The data:
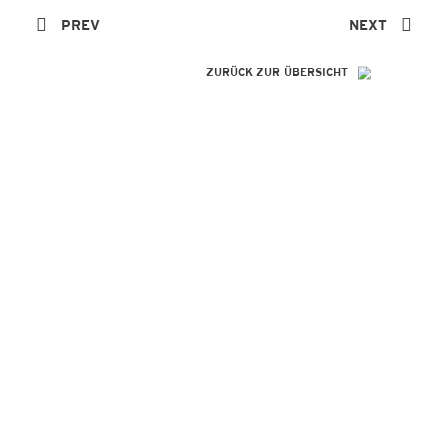
PREV
NEXT
ZURÜCK ZUR ÜBERSICHT
SO GENIAL
WIE IHRE
REFERENZEN!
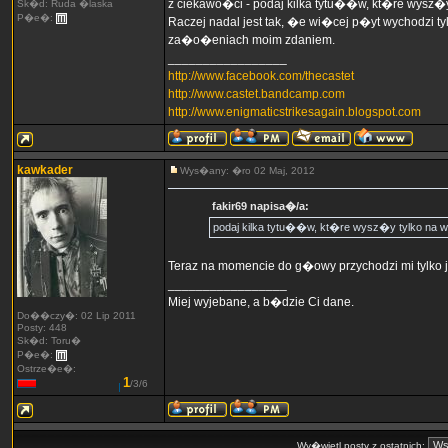
z ciekawo�ci - podaj kilka tytu��w, kt�re wysz�y
Sk�d: Ruda �laska
P�e�:
Raczej nadal jest tak, �e wi�cej p�yt wychodzi t
za�o�eniach moim zdaniem.
_________________
http://www.facebook.com/thecastet
http://www.castet.bandcamp.com
http://www.enigmaticstrikesagain.blogspot.com
kawkader
Wys�any: �ro 02 Maj, 2012
fakir69 napisa�/a:
podaj kilka tytu��w, kt�re wysz�y tylko na w
Teraz na momencie do g�owy przychodzi mi tylko j
_________________
Miej wyjebane, a b�dzie Ci dane.
Do��czy�: 02 Lip 2011
Posty: 448
Sk�d: Toru�
P�e�:
Ostrze�e�:
1
/3/6
Wy�wietl posty z ostatnich:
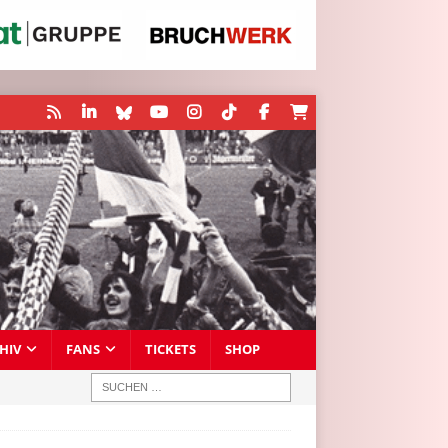
HIV
FANS
TICKETS
SHOP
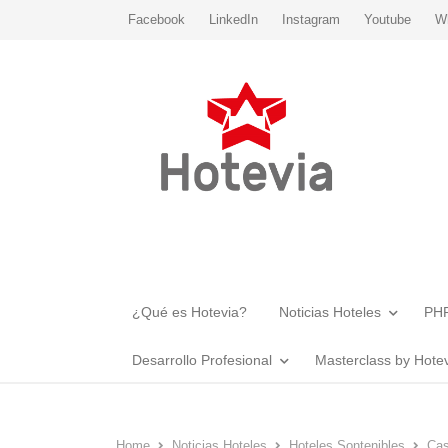
Facebook
LinkedIn
Instagram
Youtube
W
¿Qué es Hotevia?
Noticias Hoteles
PHR
Desarrollo Profesional
Masterclass by Hote
Home
Noticias Hoteles
Hoteles Sontenibles
Cas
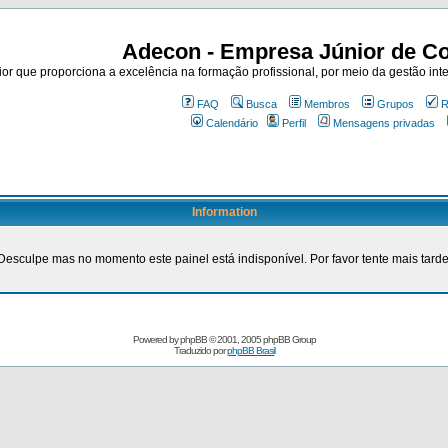
Adecon - Empresa Júnior de Co
r que proporciona a excelência na formação profissional, por meio da gestão inte
FAQ
Busca
Membros
Grupos
R
Calendário
Perfil
Mensagens privadas
Information
Desculpe mas no momento este painel está indisponível. Por favor tente mais tarde
Powered by
phpBB
© 2001, 2005 phpBB Group
Traduzido por
phpBB Brasil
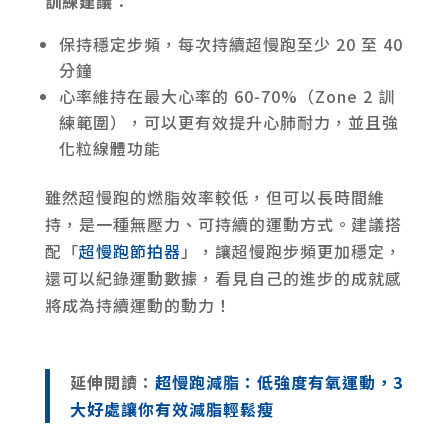
訓練建議
：
保持穩定步頻，每次持續超慢跑至少 20 至 40
分鐘
心率維持在最大心率的 60-70%（Zone 2 訓
練範圍），可以更有效提升心肺耐力，並且強
化粒線體功能
雖然超慢跑的燃脂效率較低，但可以長時間維
持，是一種無壓力、可持續的運動方式。建議搭
配「
超慢跑節拍器
」，讓超慢跑步頻更加穩定，
還可以紀錄運動數據，看見自己的進步的成就感
將成為持續運動的動力！
延伸閱讀：
超慢跑減脂：低強度有氧運動，3
大好處讓你有效減脂輕鬆瘦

Activity: Your task is to repeat the opening line of the entries above and each line after it, ending with the line that has "http://www.facebook.com/thecastet". Do not include the pictures.

Response for this exercise:
PREV
NEXT
ZURÜCK ZUR ÜBERSICHT
SO GENIAL
WIE IHRE
REFERENZEN!
z ciekawo�ci - podaj kilka tytu��w, kt�re wysz�y
Sk�d: Ruda �laska
P�e�:
Raczej nadal jest tak, �e wi�cej p�yt wychodzi t
za�o�eniach moim zdaniem.
_________________
http://www.facebook.com/thecastet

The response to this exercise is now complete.